Article ID: | iaor19951308 |
Country: | United Kingdom |
Volume: | 22 |
Issue: | 4 |
Start Page Number: | 419 |
End Page Number: | 433 |
Publication Date: | Apr 1995 |
Journal: | Computers and Operations Research |
Authors: | Friedman Moshe, F. |
Keywords: | statistics: general |
The paper is concerned with the statistical analysis of rules designed to handle deviations from a prescribed tolerance interval, named a deadband, around a desired specification for a production process. The rules are ostensibly designated to recalibrate the process at the intended specification and as such reflect a certain interpretation of the deviation from it-either a machine shift or a random error or any combination thereof. The true nature of the deviations, however, is always unknown. Statistically it is assumed that any actual measurement is symmetrically distributed around the last calibrated value of the production process and that the repeated calibratins only shift around the location of the said distribution but do not alter its shape.

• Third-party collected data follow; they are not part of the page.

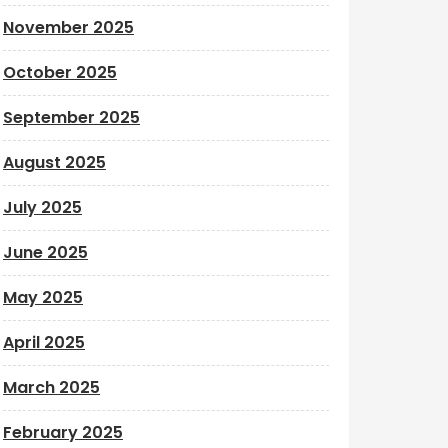
November 2025
October 2025
September 2025
August 2025
July 2025
June 2025
May 2025
April 2025
March 2025
February 2025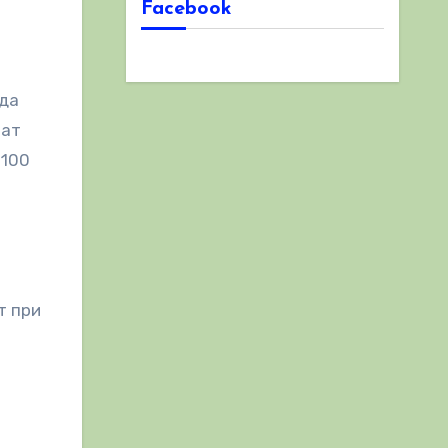
Facebook
 да
ват
 100
т при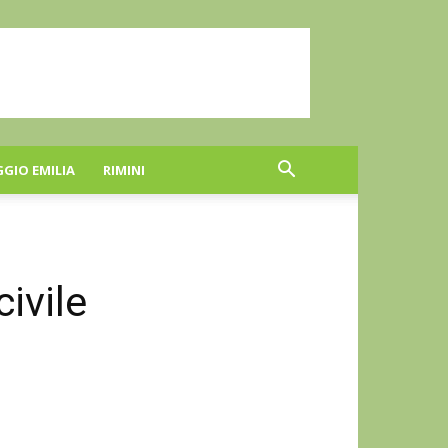
GGIO EMILIA
RIMINI
ivile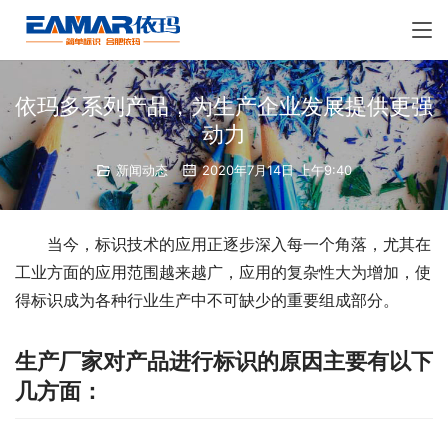
依玛多系列产品，为生产企业发展提供更强
动力
新闻动态
2020年7月14日 上午9:40
当今，标识技术的应用正逐步深入每一个角落，尤其在
工业方面的应用范围越来越广，应用的复杂性大为增加，使
得标识成为各种行业生产中不可缺少的重要组成部分。
生产厂家对产品进行标识的原因主要有以下
几方面：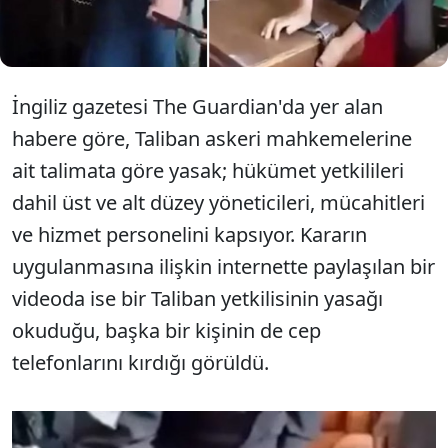
okula gönderilmesi başta olmak üzere pek çok
tepki çeken karara imza atmıştı.
İngiliz gazetesi The Guardian'da yer alan
habere göre, Taliban askeri mahkemelerine
ait talimata göre yasak; hükümet yetkilileri
dahil üst ve alt düzey yöneticileri, mücahitleri
ve hizmet personelini kapsıyor. Kararın
uygulanmasına ilişkin internette paylaşılan bir
videoda ise bir Taliban yetkilisinin yasağı
okuduğu, başka bir kişinin de cep
telefonlarını kırdığı görüldü.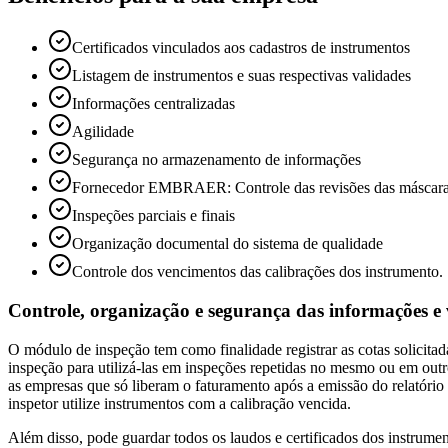
Certificados vinculados aos cadastros de instrumentos
Listagem de instrumentos e suas respectivas validades
Informações centralizadas
Agilidade
Segurança no armazenamento de informações
Fornecedor EMBRAER: Controle das revisões das máscara
Inspeções parciais e finais
Organização documental do sistema de qualidade
Controle dos vencimentos das calibrações dos instrumento.
Controle, organização e segurança das informações e 
O módulo de inspeção tem como finalidade registrar as cotas solicitada
inspeção para utilizá-las em inspeções repetidas no mesmo ou em outro
as empresas que só liberam o faturamento após a emissão do relatório
inspetor utilize instrumentos com a calibração vencida.
Além disso, pode guardar todos os laudos e certificados dos instrume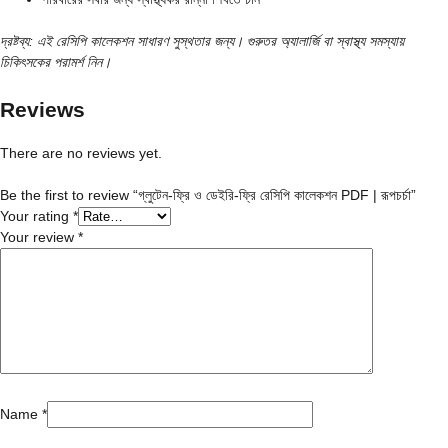
দ্রষ্টব্য: এই রেসিপি কালেকশন সাধারণ সুস্থতার জন্য। গুরুতর অ্যালার্জি বা স্বাস্থ্য সমস্যায়
চিকিৎসকের পরামর্শ নিন।
Reviews
There are no reviews yet.
Be the first to review “গ্লুটেন-ফ্রি ও ডেইরি-ফ্রি রেসিপি কালেকশন PDF | রূপচর্চা”
Your rating
*
Your review
*
Name
*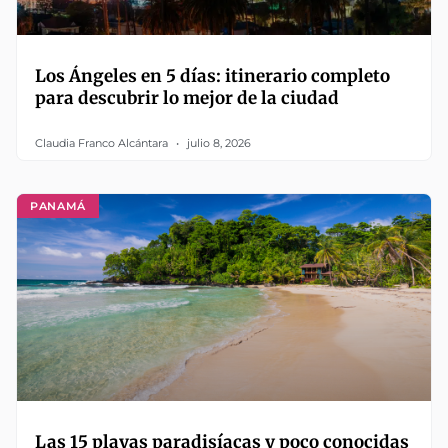
Los Ángeles en 5 días: itinerario completo
para descubrir lo mejor de la ciudad
Claudia Franco Alcántara
julio 8, 2026
PANAMÁ
Las 15 playas paradisíacas y poco conocidas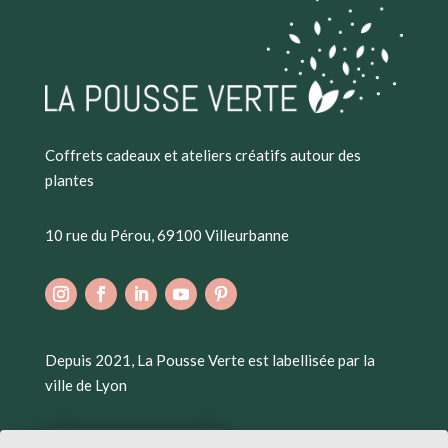
Coffrets cadeaux et ateliers créatifs autour des
plantes
10 rue du Pérou, 69100 Villeurbanne
Depuis 2021, La Pousse Verte est labellisée par la
ville de Lyon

The analysis is done under the hypothesis that all deviations are indeed random errors and are not due to any machine shift, namely, a null hypothesis type background. The principal parameters engendered by the calibration rules are investigated. First it is proven that the repeated, and possibly frequent, adjustments to the production process do not fundamentally affect it in the sense that the expectation of any calibrated value remains the original specification of the process. This property is crucial since otherwise the calibration rules would have generated bias rendering them useless. Next an expression is developed for the variance of the calibrated values. Because of the prohibitive form of the latter it is necessary to resort to simulation in order to explore its behavior. The paper ends with a suggested plan for the study of the same parameters under alternative type hypotheses.